**WORK REQUEST**:
In the entries that follow, how many lines contain "keyboard"? Please reply with only the number.
★ ★ ★ ★
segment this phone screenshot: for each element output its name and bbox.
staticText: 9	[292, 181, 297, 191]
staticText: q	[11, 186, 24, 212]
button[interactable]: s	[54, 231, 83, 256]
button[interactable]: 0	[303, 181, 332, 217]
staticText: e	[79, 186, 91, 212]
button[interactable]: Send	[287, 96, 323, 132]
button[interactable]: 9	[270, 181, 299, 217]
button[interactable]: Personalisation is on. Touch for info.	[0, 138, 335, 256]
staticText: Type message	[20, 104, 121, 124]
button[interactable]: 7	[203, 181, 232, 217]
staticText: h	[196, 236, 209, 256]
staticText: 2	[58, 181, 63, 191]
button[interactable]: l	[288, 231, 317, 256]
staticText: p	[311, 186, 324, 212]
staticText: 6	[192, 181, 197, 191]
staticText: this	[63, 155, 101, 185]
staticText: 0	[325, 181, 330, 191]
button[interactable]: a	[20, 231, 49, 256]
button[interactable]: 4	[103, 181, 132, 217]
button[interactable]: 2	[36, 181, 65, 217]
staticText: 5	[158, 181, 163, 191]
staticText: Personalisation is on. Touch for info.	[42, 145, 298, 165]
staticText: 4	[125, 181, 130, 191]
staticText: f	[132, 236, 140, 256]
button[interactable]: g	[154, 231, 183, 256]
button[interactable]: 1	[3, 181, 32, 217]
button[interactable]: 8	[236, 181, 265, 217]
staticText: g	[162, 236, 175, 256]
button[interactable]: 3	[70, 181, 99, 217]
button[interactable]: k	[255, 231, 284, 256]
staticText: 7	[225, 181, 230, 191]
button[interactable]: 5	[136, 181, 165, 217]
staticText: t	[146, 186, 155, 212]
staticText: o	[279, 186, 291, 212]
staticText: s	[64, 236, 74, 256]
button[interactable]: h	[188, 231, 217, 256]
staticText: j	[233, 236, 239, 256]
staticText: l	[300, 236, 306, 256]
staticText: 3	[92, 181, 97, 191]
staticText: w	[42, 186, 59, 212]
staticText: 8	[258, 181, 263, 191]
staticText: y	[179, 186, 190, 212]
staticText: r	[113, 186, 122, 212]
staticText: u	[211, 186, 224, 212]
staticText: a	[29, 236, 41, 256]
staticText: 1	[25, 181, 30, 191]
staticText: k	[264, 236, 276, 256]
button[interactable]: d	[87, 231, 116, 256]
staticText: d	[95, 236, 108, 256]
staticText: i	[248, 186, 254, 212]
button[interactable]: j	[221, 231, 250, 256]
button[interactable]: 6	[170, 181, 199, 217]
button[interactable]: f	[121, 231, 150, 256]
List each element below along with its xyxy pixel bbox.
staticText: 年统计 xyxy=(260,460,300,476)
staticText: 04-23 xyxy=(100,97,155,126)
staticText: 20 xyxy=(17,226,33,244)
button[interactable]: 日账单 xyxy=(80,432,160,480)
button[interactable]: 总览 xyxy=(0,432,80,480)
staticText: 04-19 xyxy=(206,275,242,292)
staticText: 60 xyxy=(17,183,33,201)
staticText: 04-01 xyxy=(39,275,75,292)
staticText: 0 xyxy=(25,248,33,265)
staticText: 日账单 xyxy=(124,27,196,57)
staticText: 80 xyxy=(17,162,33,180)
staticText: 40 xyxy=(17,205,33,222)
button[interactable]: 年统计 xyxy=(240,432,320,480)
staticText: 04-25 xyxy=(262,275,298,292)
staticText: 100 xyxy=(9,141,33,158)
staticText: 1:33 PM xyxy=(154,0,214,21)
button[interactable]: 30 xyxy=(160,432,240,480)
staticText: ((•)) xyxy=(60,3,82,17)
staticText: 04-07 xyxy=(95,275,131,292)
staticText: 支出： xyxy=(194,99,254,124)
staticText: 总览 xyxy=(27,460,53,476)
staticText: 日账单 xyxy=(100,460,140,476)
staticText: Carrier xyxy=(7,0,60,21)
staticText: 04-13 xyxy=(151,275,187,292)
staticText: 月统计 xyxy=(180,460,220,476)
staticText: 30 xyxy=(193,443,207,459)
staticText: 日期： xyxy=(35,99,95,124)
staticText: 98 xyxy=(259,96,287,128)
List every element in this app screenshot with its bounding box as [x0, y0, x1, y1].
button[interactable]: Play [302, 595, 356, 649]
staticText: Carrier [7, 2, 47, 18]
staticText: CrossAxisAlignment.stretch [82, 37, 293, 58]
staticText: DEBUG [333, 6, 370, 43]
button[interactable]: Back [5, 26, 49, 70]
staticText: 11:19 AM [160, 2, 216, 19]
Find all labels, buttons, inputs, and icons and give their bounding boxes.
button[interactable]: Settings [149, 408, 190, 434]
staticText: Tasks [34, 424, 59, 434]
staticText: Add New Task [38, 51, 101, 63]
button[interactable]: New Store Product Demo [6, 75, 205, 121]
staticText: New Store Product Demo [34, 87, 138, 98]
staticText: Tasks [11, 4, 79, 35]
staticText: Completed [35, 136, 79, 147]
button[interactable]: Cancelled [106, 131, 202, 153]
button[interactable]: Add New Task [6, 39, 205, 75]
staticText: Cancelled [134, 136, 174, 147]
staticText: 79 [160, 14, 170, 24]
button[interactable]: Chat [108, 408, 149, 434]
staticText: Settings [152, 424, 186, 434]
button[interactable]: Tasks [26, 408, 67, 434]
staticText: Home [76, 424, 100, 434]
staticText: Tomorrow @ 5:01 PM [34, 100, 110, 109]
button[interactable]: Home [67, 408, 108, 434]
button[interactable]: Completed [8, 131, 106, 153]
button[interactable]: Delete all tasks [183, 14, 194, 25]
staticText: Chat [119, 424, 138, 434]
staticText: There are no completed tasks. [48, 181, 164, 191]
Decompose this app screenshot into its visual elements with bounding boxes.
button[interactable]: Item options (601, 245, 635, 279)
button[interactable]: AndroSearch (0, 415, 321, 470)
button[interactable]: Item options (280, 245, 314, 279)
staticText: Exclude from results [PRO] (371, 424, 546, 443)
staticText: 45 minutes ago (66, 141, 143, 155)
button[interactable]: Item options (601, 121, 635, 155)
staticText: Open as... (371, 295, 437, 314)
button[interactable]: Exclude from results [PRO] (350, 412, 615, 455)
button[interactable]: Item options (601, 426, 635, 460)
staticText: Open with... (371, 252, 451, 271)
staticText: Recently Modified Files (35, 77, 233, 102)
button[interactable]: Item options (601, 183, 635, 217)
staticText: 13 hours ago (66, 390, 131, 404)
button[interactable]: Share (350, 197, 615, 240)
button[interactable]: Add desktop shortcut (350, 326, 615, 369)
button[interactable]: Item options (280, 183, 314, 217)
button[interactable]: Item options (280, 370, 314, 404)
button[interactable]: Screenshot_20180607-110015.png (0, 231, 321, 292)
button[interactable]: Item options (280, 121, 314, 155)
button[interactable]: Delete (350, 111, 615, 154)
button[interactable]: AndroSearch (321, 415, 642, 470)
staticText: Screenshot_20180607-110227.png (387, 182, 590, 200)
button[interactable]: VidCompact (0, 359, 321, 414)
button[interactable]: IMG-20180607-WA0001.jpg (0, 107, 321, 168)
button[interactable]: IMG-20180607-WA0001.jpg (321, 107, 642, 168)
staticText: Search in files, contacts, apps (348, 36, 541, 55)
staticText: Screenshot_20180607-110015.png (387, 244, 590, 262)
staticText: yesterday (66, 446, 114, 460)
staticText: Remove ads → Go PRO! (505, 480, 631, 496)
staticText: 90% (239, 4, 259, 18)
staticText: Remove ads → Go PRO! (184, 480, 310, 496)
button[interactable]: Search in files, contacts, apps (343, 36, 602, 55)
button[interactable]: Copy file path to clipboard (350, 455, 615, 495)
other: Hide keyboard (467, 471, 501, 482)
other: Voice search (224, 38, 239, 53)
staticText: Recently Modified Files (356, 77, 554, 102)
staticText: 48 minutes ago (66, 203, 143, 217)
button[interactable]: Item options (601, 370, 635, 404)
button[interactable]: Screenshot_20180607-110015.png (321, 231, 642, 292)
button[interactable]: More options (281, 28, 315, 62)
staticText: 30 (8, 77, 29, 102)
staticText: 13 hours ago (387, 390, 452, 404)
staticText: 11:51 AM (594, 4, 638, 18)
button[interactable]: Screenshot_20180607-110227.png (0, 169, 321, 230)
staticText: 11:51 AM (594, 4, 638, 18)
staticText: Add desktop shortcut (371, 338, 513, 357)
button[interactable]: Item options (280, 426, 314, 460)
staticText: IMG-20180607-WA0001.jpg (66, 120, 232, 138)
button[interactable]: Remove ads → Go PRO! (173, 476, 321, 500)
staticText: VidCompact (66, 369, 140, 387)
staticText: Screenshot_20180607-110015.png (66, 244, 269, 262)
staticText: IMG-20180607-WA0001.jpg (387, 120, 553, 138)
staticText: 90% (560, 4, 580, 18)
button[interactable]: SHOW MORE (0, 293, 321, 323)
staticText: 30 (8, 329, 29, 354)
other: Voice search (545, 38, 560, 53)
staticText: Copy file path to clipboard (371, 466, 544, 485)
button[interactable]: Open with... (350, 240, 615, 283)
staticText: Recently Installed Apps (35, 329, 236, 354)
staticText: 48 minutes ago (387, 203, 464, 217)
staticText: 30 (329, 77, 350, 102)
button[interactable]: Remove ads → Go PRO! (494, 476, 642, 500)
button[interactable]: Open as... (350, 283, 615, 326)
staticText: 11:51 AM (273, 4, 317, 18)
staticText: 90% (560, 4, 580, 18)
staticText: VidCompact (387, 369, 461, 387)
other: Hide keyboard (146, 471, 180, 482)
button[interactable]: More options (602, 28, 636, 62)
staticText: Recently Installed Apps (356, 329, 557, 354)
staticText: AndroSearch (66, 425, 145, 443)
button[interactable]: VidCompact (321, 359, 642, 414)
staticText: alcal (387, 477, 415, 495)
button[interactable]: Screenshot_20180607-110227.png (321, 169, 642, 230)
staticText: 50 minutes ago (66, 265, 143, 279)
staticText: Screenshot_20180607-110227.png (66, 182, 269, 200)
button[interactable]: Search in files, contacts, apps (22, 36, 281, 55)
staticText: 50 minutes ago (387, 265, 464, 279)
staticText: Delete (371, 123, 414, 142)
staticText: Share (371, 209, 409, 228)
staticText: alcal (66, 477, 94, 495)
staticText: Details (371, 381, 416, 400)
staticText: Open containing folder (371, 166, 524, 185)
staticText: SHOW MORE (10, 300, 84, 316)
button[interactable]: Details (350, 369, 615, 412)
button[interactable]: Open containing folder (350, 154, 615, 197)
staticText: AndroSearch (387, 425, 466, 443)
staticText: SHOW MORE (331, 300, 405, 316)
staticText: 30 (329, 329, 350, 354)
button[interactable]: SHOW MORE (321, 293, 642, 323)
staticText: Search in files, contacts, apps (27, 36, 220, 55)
★ ★ ★ ★
**SOLUTION FOR THIS EXERCISE**:
2